Greetings in South Korea
Hierarchy is considered very important in South Korean culture, that is why unlike other countries that use one word for all, “hello”, is not applicable here or you cannot simply address a person as dude, man, etc. as in the west. Greetings depend on the age and status of a person. When you are addressing someone of a lower status or is younger than you, “Annyeong” will work fine along with a slight bow. If you are greeting anyone of your age or status, “Annyeonghaseyo” will be the right way along with a slight bow and lowering of eyes. In the third scenario if the person you are greeting is elder or of higher status than you, then, “Annyeong hashimnikka” is the proper and formal way along with a slightly deeper bow with folded hands on lower belly and eyes at the wrist.
Another important thing is the placement of hands while bowing, right hand over left for women, and left hand over right for men. Now that you are aware of these critical greeting patterns let’s move towards the next step.
Dining in South Korea
When you first arrive at the table, keep the most honored guest, usually the eldest, in mind. Remain standing until they’ve been seated furthest from the door. Then, take your seat on a comfortable floor cushion, tucked underneath a low-set table. For the untrained westerner, this unsupported eating position on the floor can get pretty painful after an hour or two. So adjust your positioning as much as you want, but be cautious not to kick your neighbor 🙂
Paying the bill in South Korea
Another tradition that every young person will love,is that the eldest person on the table pays for the meal. There is an exception to this – if you are the host then you will have to pay. The only thing you need to ensure for a free meal is that you are not the eldest in the group ! Hence Korea can be the best place for enjoying free meals. It also rids you of the tension of who will pay for the meal and as a result, you enjoy the meal stress free. By any chance, if you find yourself on the hot seat and are paying the bill then be sure to give and receive money with both hands as it is a common tradition that is practiced in every monetary transaction.
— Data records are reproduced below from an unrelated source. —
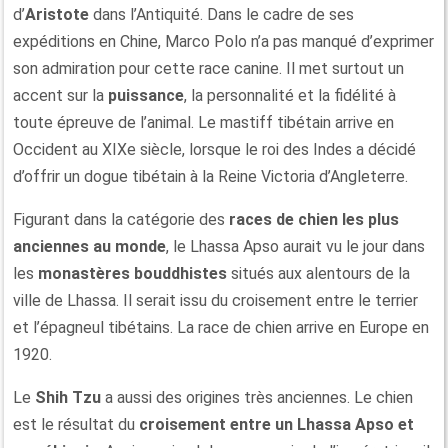
d’
Aristote
dans l’Antiquité. Dans le cadre de ses
expéditions en Chine, Marco Polo n’a pas manqué d’exprimer
son admiration pour cette race canine. Il met surtout un
accent sur la
puissance
, la personnalité et la fidélité à
toute épreuve de l’animal. Le mastiff tibétain arrive en
Occident au XIXe siècle, lorsque le roi des Indes a décidé
d’offrir un dogue tibétain à la Reine Victoria d’Angleterre.
Figurant dans la catégorie des
races de chien les plus
anciennes au monde
, le Lhassa Apso aurait vu le jour dans
les
monastères bouddhistes
situés aux alentours de la
ville de Lhassa. Il serait issu du croisement entre le terrier
et l’épagneul tibétains. La race de chien arrive en Europe en
1920.
Le
Shih Tzu
a aussi des origines très anciennes. Le chien
est le résultat du
croisement entre un Lhassa Apso et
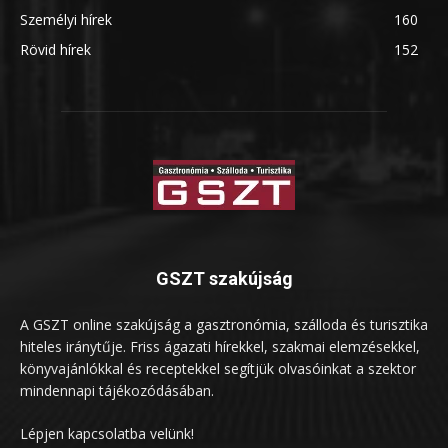
Személyi hírek
160
Rövid hírek
152
GSZT szakújság
A GSZT online szakújság a gasztronómia, szálloda és turisztika
hiteles iránytűje. Friss ágazati hírekkel, szakmai elemzésekkel,
könyvajánlókkal és receptekkel segítjük olvasóinkat a szektor
mindennapi tájékozódásában.
Lépjen kapcsolatba velünk!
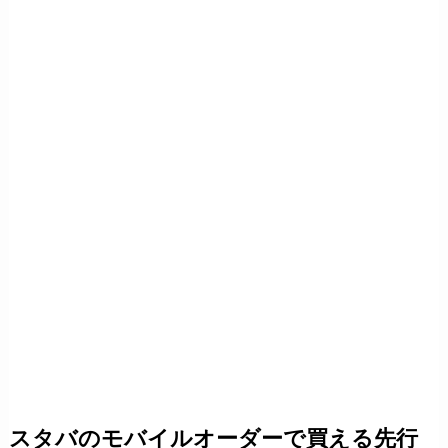
スタバのモバイルオーダーで買える先行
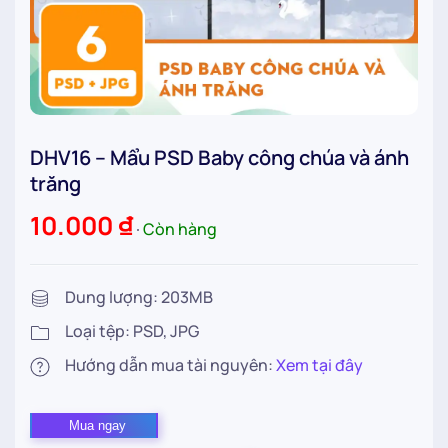
DHV16 – Mẩu PSD Baby công chúa và ánh
trăng
10.000
₫
∙
Còn hàng
Dung lượng: 203MB
Loại tệp: PSD, JPG
Hướng dẫn mua tài nguyên:
Xem tại đây
DHV16
Mua ngay
–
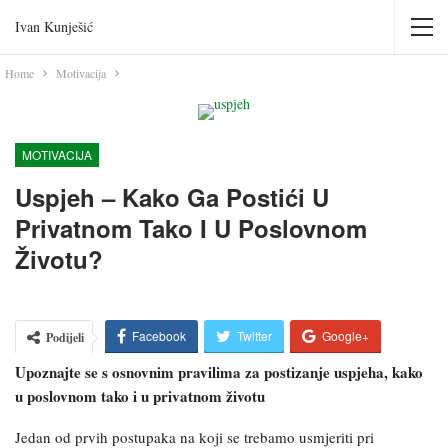
Ivan Kunješić
Home
Motivacija
MOTIVACIJA
Uspjeh – Kako Ga Postići U
Privatnom Tako I U Poslovnom
Životu?
Facebook
Twitter
Google+
Podijeli
Upoznajte se s osnovnim pravilima za postizanje uspjeha, kako
Pinterest
Email
u poslovnom tako i u privatnom životu
Jedan od prvih postupaka na koji se trebamo usmjeriti pri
Public Transportation in South Korea
Another act of South Korean culture that you will be bewildered by is the quietness maintained by Korean people on public transport. If by any chance you find any chatter, it will normally be insensitive teenagers or people talking in hushed tones. So, make sure that you remain silent. Otherwise, you will be directed to keep quiet by an elderly like your parents, and it’s normal.
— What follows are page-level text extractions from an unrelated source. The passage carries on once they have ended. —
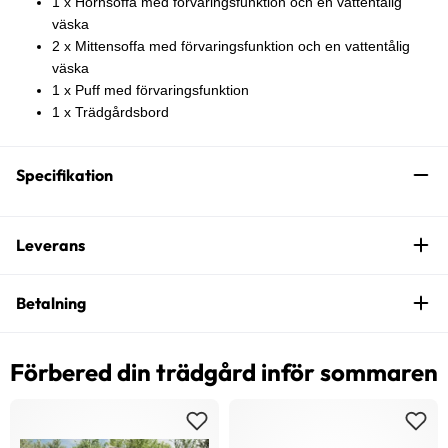
1 x Hörnsoffa med förvaringsfunktion och en vattentålig
väska
2 x Mittensoffa med förvaringsfunktion och en vattentålig
väska
1 x Puff med förvaringsfunktion
1 x Trädgårdsbord
Specifikation
Leverans
Betalning
Förbered din trädgård inför sommaren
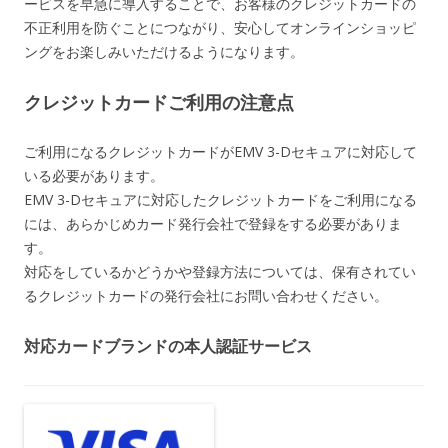
ービスを早急に導入することで、お客様のクレジットカードの
不正利用を防ぐことにつながり、安心してオンラインショッピ
ングをお楽しみいただけるようになります。
クレジットカードご利用の注意点
ご利用になるクレジットカードがEMV 3-Dセキュアに対応して
いる必要があります。
EMV 3-Dセキュアに対応したクレジットカードをご利用になる
には、あらかじめカード発行会社で登録をする必要がありま
す。
対応をしているかどうかや登録方法については、保有されてい
るクレジットカードの発行会社にお問い合わせください。
対応カードブランドの本人認証サービス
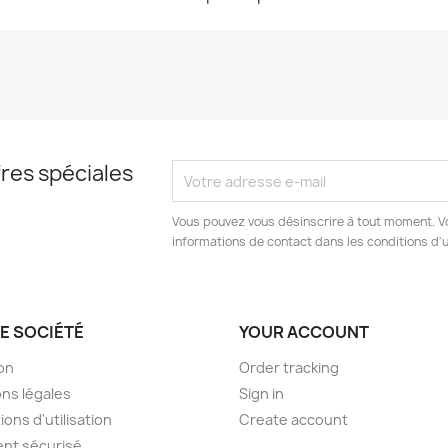
res spéciales
Vous pouvez vous désinscrire à tout moment. V
informations de contact dans les conditions d'ut
E SOCIÉTÉ
YOUR ACCOUNT
son
Order tracking
ns légales
Sign in
ions d'utilisation
Create account
nt sécurisé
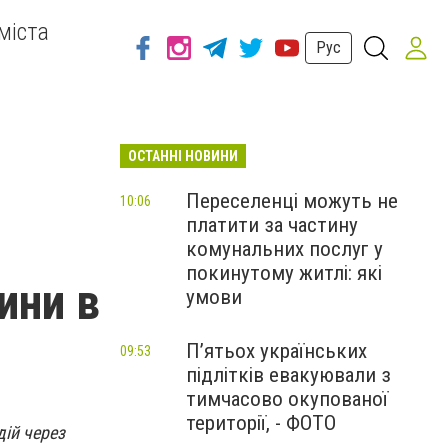
міста
Рус
ОСТАННІ НОВИНИ
Переселенці можуть не
10:06
платити за частину
комунальних послуг у
покинутому житлі: які
ини в
умови
П’ятьох українських
09:53
підлітків евакуювали з
тимчасово окупованої
території, - ФОТО
дій через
Unlike other countries designated seats are very seriously in South Korea. So, make sure that you don’t sit on a pregnant women’s chair if you are a gentleman. The seats for pregnant, disabled, or elderly people remain free even when no eligible person for that designated seat is present. The other practice in public transport that the western people will find unusual, is that people giving up their seats for an elderly person or a person who needs it more than them. It is almost mandatory to do so.
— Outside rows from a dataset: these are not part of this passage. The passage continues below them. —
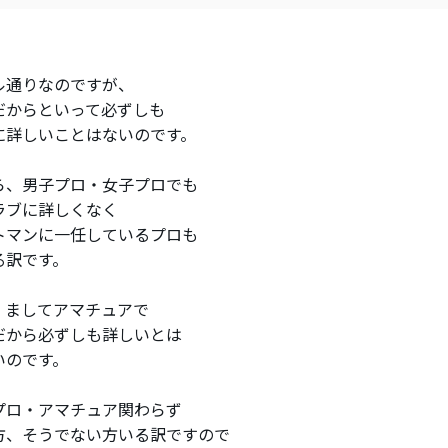
ル通りなのですが、
だからといって必ずしも
に詳しいことはないのです。
ら、男子プロ・女子プロでも
ラブに詳しくなく
トマンに一任しているプロも
る訳です。
、ましてアマチュアで
だから必ずしも詳しいとは
いのです。
プロ・アマチュア関わらず
方、そうでない方いる訳ですので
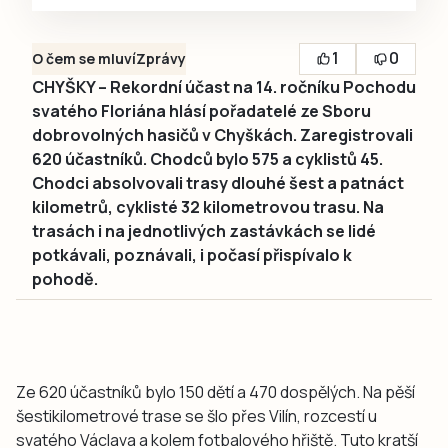
1
0
O čem se mluví
Zprávy
CHYŠKY – Rekordní účast na 14. ročníku Pochodu
svatého Floriána hlásí pořadatelé ze Sboru
dobrovolných hasičů v Chyškách. Zaregistrovali
620 účastníků. Chodců bylo 575 a cyklistů 45.
Chodci absolvovali trasy dlouhé šest a patnáct
kilometrů, cyklisté 32 kilometrovou trasu. Na
trasách i na jednotlivých zastávkách se lidé
potkávali, poznávali, i počasí přispívalo k
pohodě.
Ze 620 účastníků bylo 150 dětí a 470 dospělých. Na pěší
šestikilometrové trase se šlo přes Vilín, rozcestí u
svatého Václava a kolem fotbalového hřiště. Tuto kratší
Taking your Shoes Off on Entrance
Unlike other countries where you can even get on your bed with shoes on, in South Korea it is compulsory to take your shoes off before entering a place whether it is a home, bathroom, school, or a restaurant. This tradition may prove to be an obstacle in your fashion statement. But in reality, it is done to maintain cleanliness instead of ruining your style. In Korean culture, people sit, eat, and sleep on the floor that is why they ensure that the place where they spend most of their time is not dirty. There are however, indoor sandals available in the house which you can put on after entering the house.
In South Korean culture the concept of tipping is absent but still, they manage an up to mark restaurant service. In Korea there is also a bell on each table which you can ring to summon the waitress who will come each time with a smile when you ring it and take your order, to bring your bill or refill your drink. These are available on each table so the customers won’t have to call or wave for the waiter. After you are finished you don’t have to leave a tip as you do in your own country. Necause it’s just not practiced here and even considered as an insult sometimes. In Korea, strippers are the only workers who customarily receive tips.
Taboos in South Korea
There are somethings considered as taboos during business meetings and should be avoided by foreigners. These topics include politics, personal family matters, and same-sex marriages. Another thing that should be kept in mind is language. No doubt English is gaining popularity as a business language in South Korea. But still hiring an interpreter is a better option and ensures the safety of your business. Also, many people in South Korea don’t speak English. Another sensitive topic that should be avoided and not debated on is the sea between Japan and Kore. Also the disputed islets between Japan and South Korea.
Carry the above tips during your trip to South Korea. And so for long, “joh-eun sugbag doeseyo” ( have a nice stay in Korean)!